#### Exercise requirements:
If a line in the listing below has the string "phẩm", copy it out.

══════════

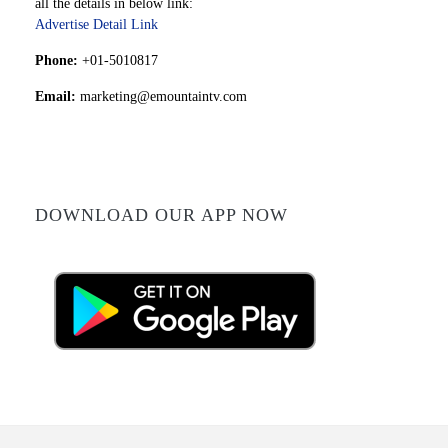
all the details in below link:
Advertise Detail Link
Phone:
+01-5010817
Email:
marketing@emountaintv.com
DOWNLOAD OUR APP NOW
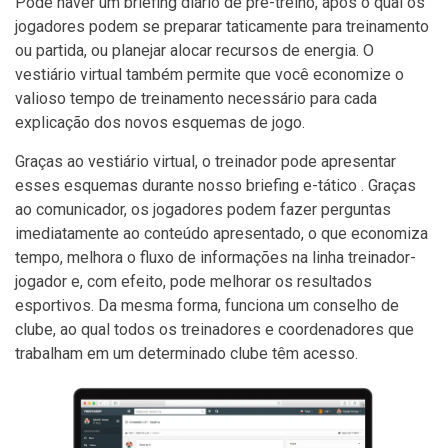
Pode haver um briefing diário de pré-treino, após o qual os
jogadores podem se preparar taticamente para treinamento
ou partida, ou planejar alocar recursos de energia. O
vestiário virtual também permite que você economize o
valioso tempo de treinamento necessário para cada
explicação dos novos esquemas de jogo.
Graças ao vestiário virtual, o treinador pode apresentar
esses esquemas durante nosso briefing e-tático . Graças
ao comunicador, os jogadores podem fazer perguntas
imediatamente ao conteúdo apresentado, o que economiza
tempo, melhora o fluxo de informações na linha treinador-
jogador e, com efeito, pode melhorar os resultados
esportivos. Da mesma forma, funciona um conselho de
clube, ao qual todos os treinadores e coordenadores que
trabalham em um determinado clube têm acesso.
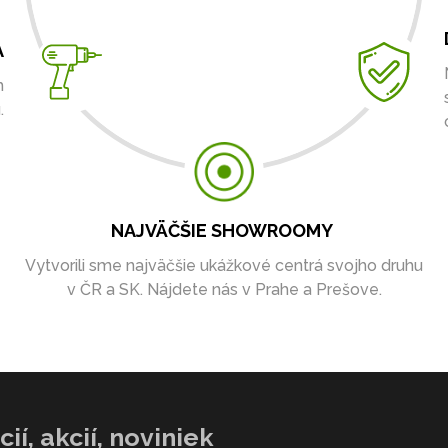
A
m
.
NAJVÄČŠIE SHOWROOMY
Vytvorili sme najväčšie ukážkové centrá svojho druhu
v ČR a SK. Nájdete nás v Prahe a Prešove.
ií, akcií, noviniek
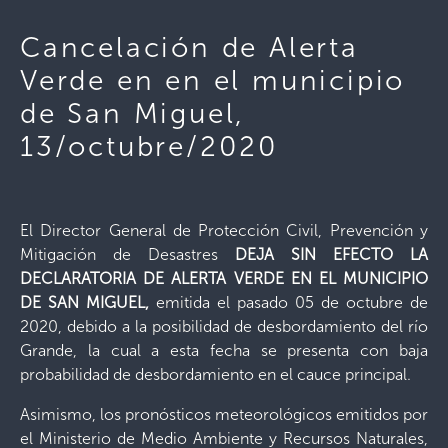
Cancelación de Alerta
Verde en en el municipio
de San Miguel,
13/octubre/2020
El Director General de Protección Civil, Prevención y
Mitigación de Desastres
DEJA SIN EFECTO LA
DECLARATORIA DE
ALERTA VERDE EN EL
MUNICIPIO
DE SAN MIGUEL
,
emitida el pasado 05 de octubre de
2020, debido a la posibilidad de desbordamiento del río
Grande, la cual a esta fecha se presenta con baja
probabilidad de desbordamiento en el cauce principal.
Asimismo, los pronósticos meteorológicos emitidos por
el Ministerio de Medio Ambiente y Recursos Naturales,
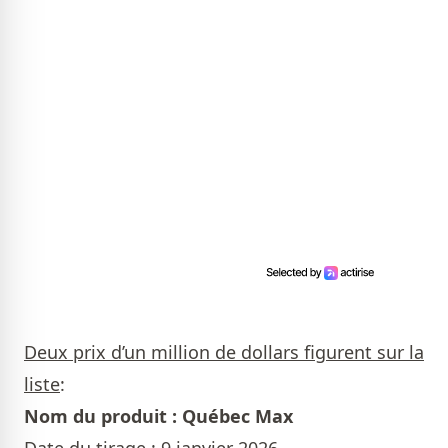
Deux prix d’un million de dollars figurent sur la
liste
:
Nom du produit : Québec Max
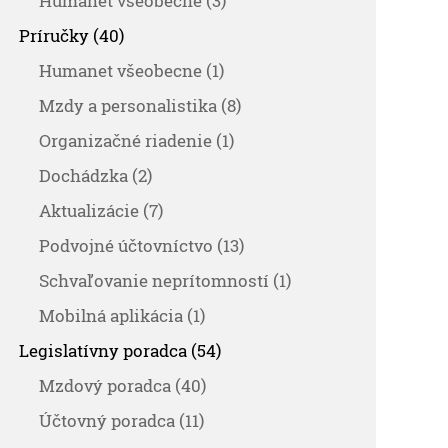
Humanet všeobecne (3)
Príručky (40)
Humanet všeobecne (1)
Mzdy a personalistika (8)
Organizačné riadenie (1)
Dochádzka (2)
Aktualizácie (7)
Podvojné účtovníctvo (13)
Schvaľovanie neprítomností (1)
Mobilná aplikácia (1)
Legislatívny poradca (54)
Mzdový poradca (40)
Účtovný poradca (11)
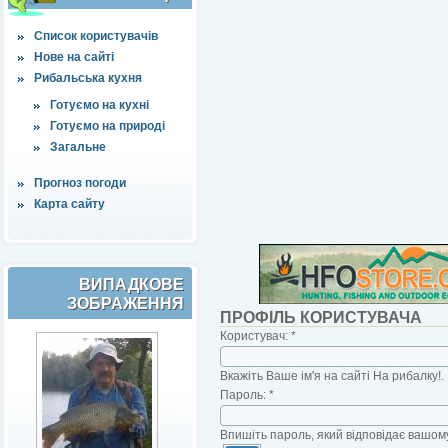
Список користувачів
Нове на сайті
Рибальська кухня
Готуємо на кухні
Готуємо на природі
Загальне
Прогноз погоди
Карта сайту
ВИПАДКОВЕ
ЗОБРАЖЕННЯ
ПРОФІЛЬ КОРИСТУВАЧА
Користувач:
*
Вкажіть Ваше ім'я на сайті На рибалку!.
Пароль:
*
Впишіть пароль, який відповідає вашому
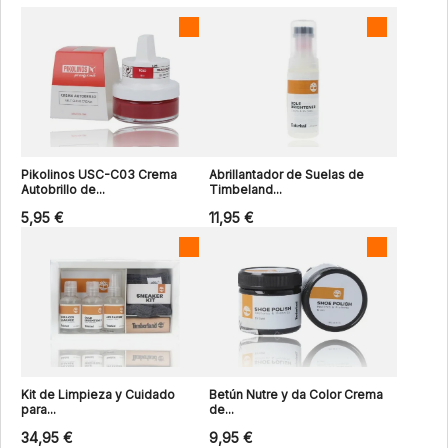
Pikolinos USC-C03 Crema
Abrillantador de Suelas de
Autobrillo de...
Timbeland...
5,95 €
11,95 €
Kit de Limpieza y Cuidado
Betún Nutre y da Color Crema
para...
de...
34,95 €
9,95 €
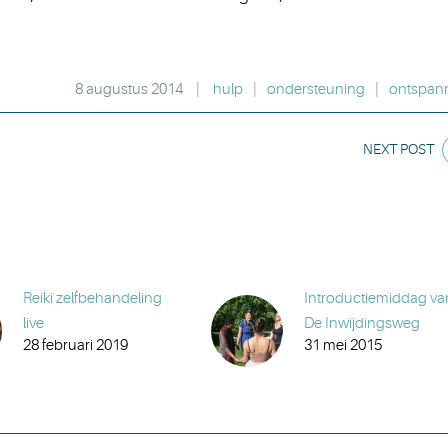
8 augustus 2014
|
hulp
|
ondersteuning
|
ontspan
NEXT POST
Reiki zelfbehandeling
Introductiemiddag va
live
De Inwijdingsweg
28 februari 2019
31 mei 2015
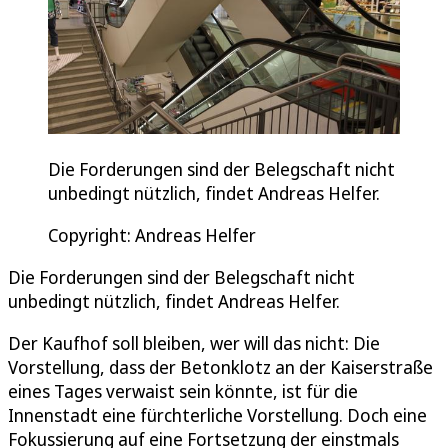
Die Forderungen sind der Belegschaft nicht
unbedingt nützlich, findet Andreas Helfer.
Copyright: Andreas Helfer
Die Forderungen sind der Belegschaft nicht
unbedingt nützlich, findet Andreas Helfer.
Der Kaufhof soll bleiben, wer will das nicht: Die
Vorstellung, dass der Betonklotz an der Kaiserstraße
eines Tages verwaist sein könnte, ist für die
Innenstadt eine fürchterliche Vorstellung. Doch eine
Fokussierung auf eine Fortsetzung der einstmals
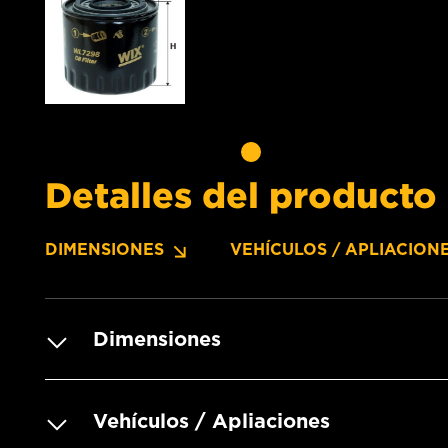
Detalles del producto
DIMENSIONES
VEHÍCULOS / APLIACION
Dimensiones
Vehículos / Apliaciones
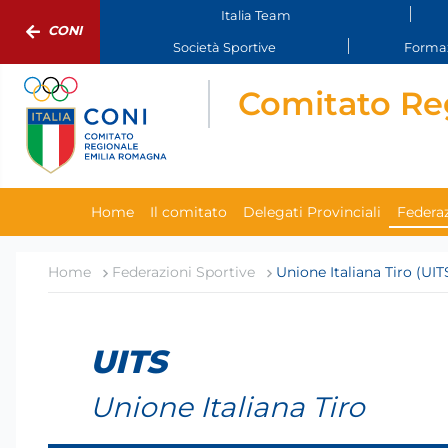
Italia Team
CONI
Società Sportive
Formaz
Comitato Re
Home
Il comitato
Delegati Provinciali
Federaz
Home
Federazioni Sportive
Unione Italiana Tiro (UIT
UITS
Unione Italiana Tiro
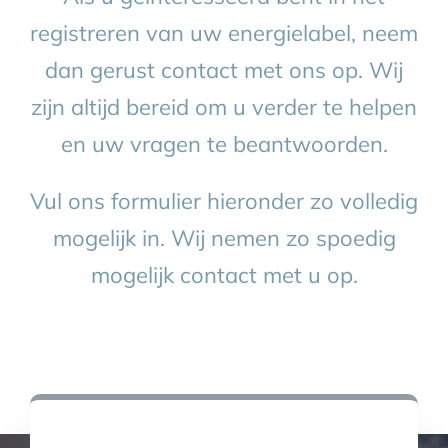
registreren van uw energielabel, neem
BLOG
dan gerust contact met ons op. Wij
zijn altijd bereid om u verder te helpen
CONTACT
en uw vragen te beantwoorden.
AFSPRAAK MAKEN
Vul ons formulier hieronder zo volledig
mogelijk in. Wij nemen zo spoedig
mogelijk contact met u op.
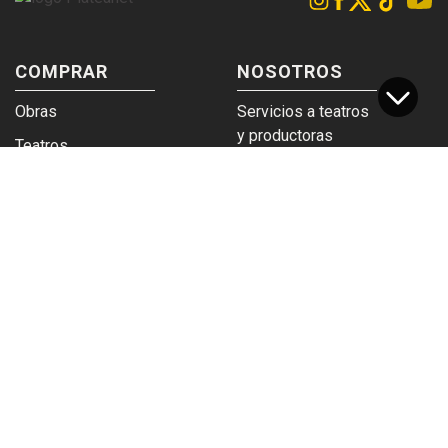
COMPRAR
NOSOTROS
Obras
Servicios a teatros
y productoras
Teatros
Venta a empresas y
Eticket
grupos
Términos y
Trabajá en
condiciones
Plateanet
CORPORATIVO
SERVICIOS
Acceso a teatros
PAD
Descargá el
Ticket y Bolso
logotipo
Protegido
Instructivo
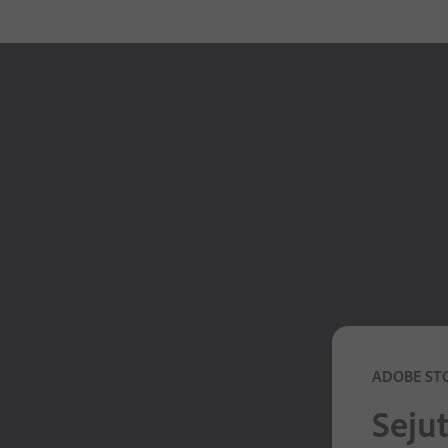
ADOBE ST
Seju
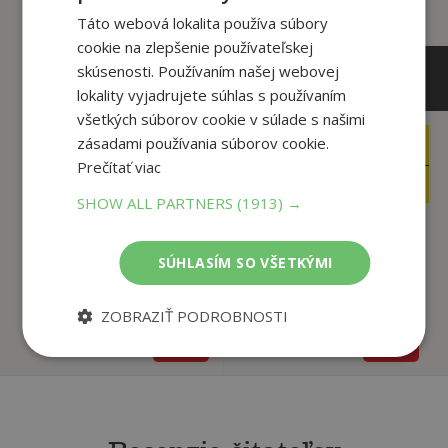
Táto webová lokalita používa súbory
cookie na zlepšenie používateľskej
skúsenosti. Používaním našej webovej
lokality vyjadrujete súhlas s používaním
všetkých súborov cookie v súlade s našimi
zásadami používania súborov cookie.
6
7
,95
,95
€
€
Prečítať viac
3
3
,95
,95
€
€
SHOW ALL PARTNERS
(1913) →
Karlsson zo strechy
Karlsson zo strechy
SÚHLASÍM SO VŠETKÝMI
opäť špekuluje
opäť lieta
Astrid Lindgrenová
Astrid Lindgrenová
ZOBRAZIŤ PODROBNOSTI
Na sklade
Na sklade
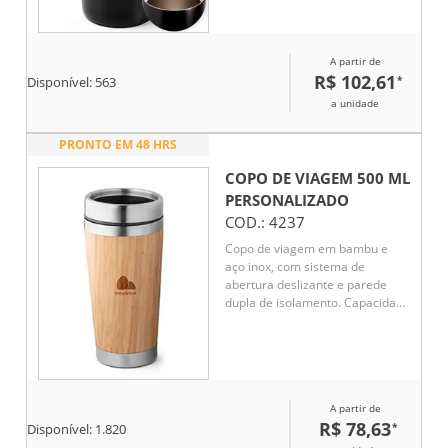
ajudando a manter a
temperatura de líquidos
conservada por mais tempo.
A partir de
Além disso, conta ainda com
R$ 102,61
*
base emborrachada
Disponível:
563
antiderrapante.
a unidade
PRONTO EM 48 HRS
COPO DE VIAGEM 500 ML
PERSONALIZADO
COD.:
4237
Copo de viagem em bambu e
aço inox, com sistema de
abertura deslizante e parede
dupla de isolamento. Capacidade
até 500 ml.
A partir de
R$ 78,63
*
Disponível:
1.820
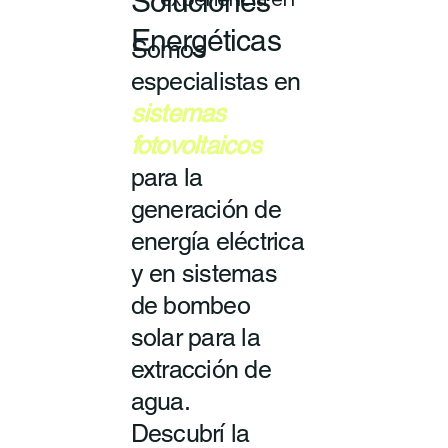
Soluciones
experiencia en
Energéticas
Somos
especialistas en
sistemas
fotovoltaicos
para la
generación de
energía eléctrica
y en sistemas
de bombeo
solar para la
extracción de
agua.
Descubrí la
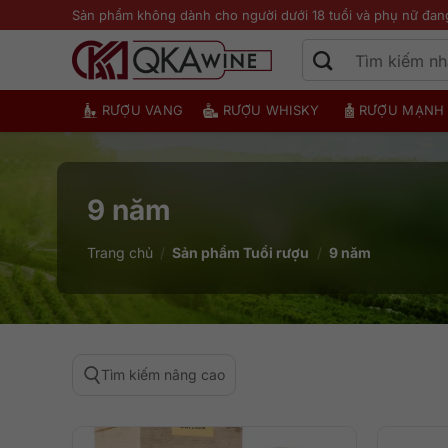
Bỏ
Sản phẩm không dành cho người dưới 18 tuổi và phụ nữ đan
qua
nội
dung
RƯỢU VANG
RƯỢU WHISKY
RƯỢU MẠNH
9 năm
Trang chủ
/
Sản phẩm Tuổi rượu
/
9 năm
Tìm kiếm nâng cao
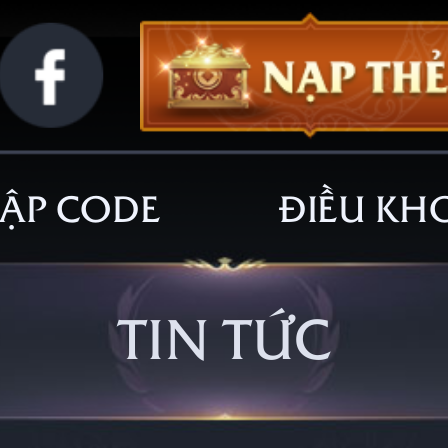
ẬP CODE
ĐIỀU KH
TIN TỨC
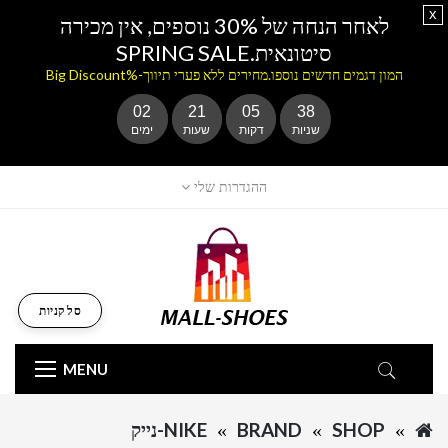
x
לאחר הנחה של 30% נוספים, אין מכירה
סיטונאית.SPRING SALE
המון דגמים חדשים נוספו.מחירים ללא פערי תיווך-%Big Discount
02
21
05
37
שניות
דקות
שעות
ימים
ההגדרות שלי
סל קניות
MENU
SHOP
BRAND
NIKE-נייק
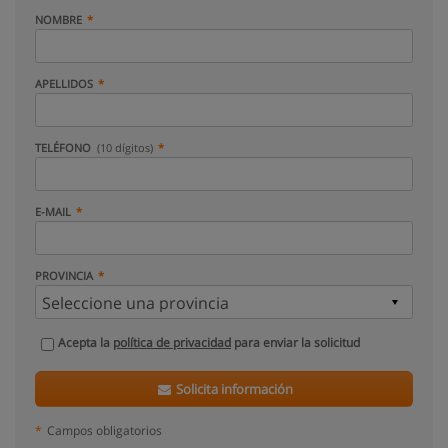
NOMBRE
APELLIDOS
TELÉFONO
(10 dígitos)
E-MAIL
PROVINCIA
Acepta la
política de privacidad
para enviar la solicitud
Solicita información
*
Campos obligatorios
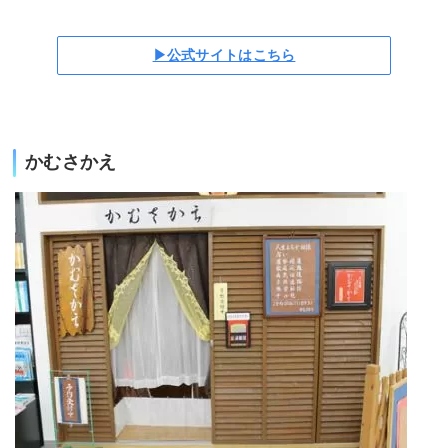
▶公式サイトはこちら
かむさかえ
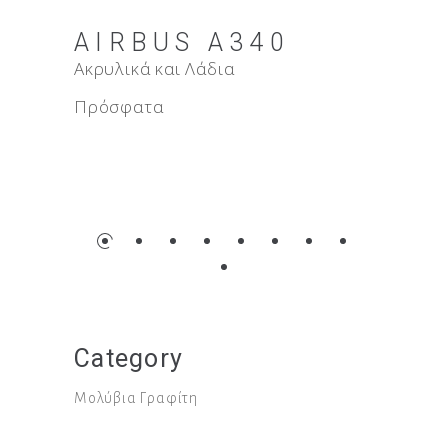
AIRBUS A340
Ακρυλικά και Λάδια
F-4
Πρόσφατα
Ακρυλικ
Πρόσφ
Category
Μολύβια Γραφίτη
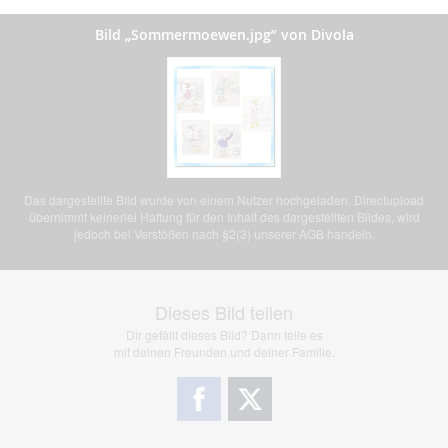
Bild „Sommermoewen.jpg” von Divola
Das dargestellte Bild wurde von einem Nutzer hochgeladen. Directupload
übernimmt keinerlei Haftung für den Inhalt des dargestellten Bildes, wird
jedoch bei Verstößen nach §2(3) unserer AGB handeln.
Dieses Bild teilen
Dir gefällt dieses Bild? Dann teile es
mit deinen Freunden und deiner Familie.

══════════

#### Expected answer:
Sản phẩm không dành cho người dưới 18 tuổi và phụ nữ đan
Sản phẩm Tuổi rượu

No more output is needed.